Out-of-state payday lenders will have to follow Minnesota's strict lender law for Internet loans, the state Supreme Court ruled Wednesday.
The ruling sides with Attorney General Lori Swanson, who filed suit against Integrity Advance, LLC in Delaware in 2011. The company made 1,269 payday loans to Minnesota borrowers at annual interest rates of up to 1,369 percent.
In 2013, a district court concluded that the company violated Minnesota's payday lending statutes "many thousands of times" and awarded $7 million in statutory damages and civil penalties to the state. The company appealed to the Supreme Court, arguing that the state payday lending law was unconstitutional when applied to online lenders based in other states.
In Wednesday's opinion by Justice David Stras, the court rejected that argument, holding that Minnesota's payday lending law is constitutional.

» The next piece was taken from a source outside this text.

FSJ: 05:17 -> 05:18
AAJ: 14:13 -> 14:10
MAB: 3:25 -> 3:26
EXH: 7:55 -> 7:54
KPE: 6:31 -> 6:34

"Unlicensed Internet payday lenders charge astronomical interest rates to cash-strapped Minnesota borrowers in contravention of our state payday lending laws. Today's ruling signals to these online lenders that they must abide by state law, just like other "bricks and mortar" lenders must," Swanson said.

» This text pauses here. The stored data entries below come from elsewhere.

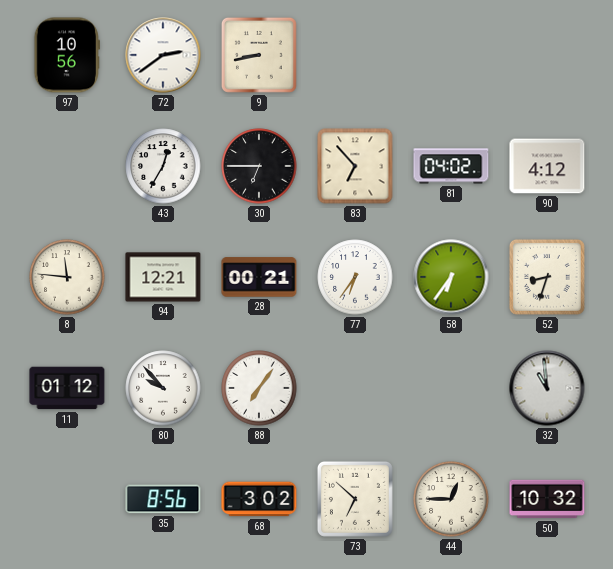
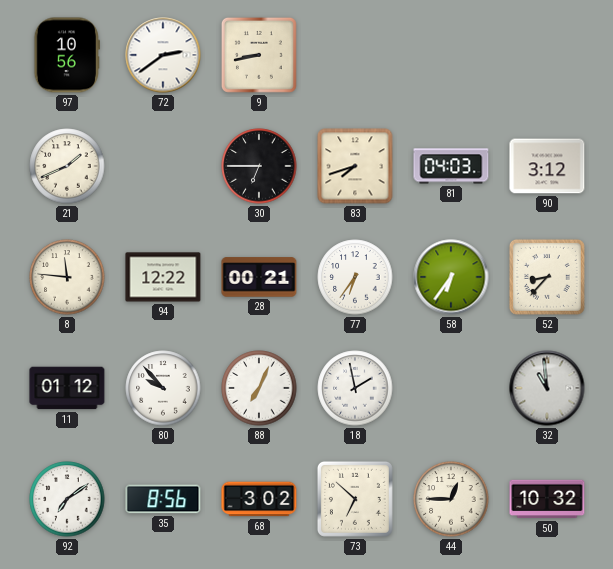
21: none -> 1:41
43: 12:35 -> none
83: 6:53 -> 7:42
81: 04:02 -> 04:03
90: 4:12 -> 3:12
94: 12:21 -> 12:22
52: 8:33 -> 8:37
88: 7:06 -> 7:04
18: none -> 1:58
92: none -> 7:09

The ruling is significant as more commerce moves to the Internet. Minnesota has been a leader in combating online payday lenders, which can charge extremely high interest rates. Swanson has filed eight lawsuits against online lenders since 2010 and has obtained judgments or settlements in all of them.
The benefit of payday loans is that they allow borrowers to pay their basic living expenses in advance of their next paycheck. However, many borrowers rely on the loans as their main source of long-term credit and don't repay them on time, incurring extra charges.
State law requires payday lenders to be licensed with the Minnesota Department of Commerce. It caps the interest rates they may charge and prohibits them from using the proceeds of one payday loan to pay off another.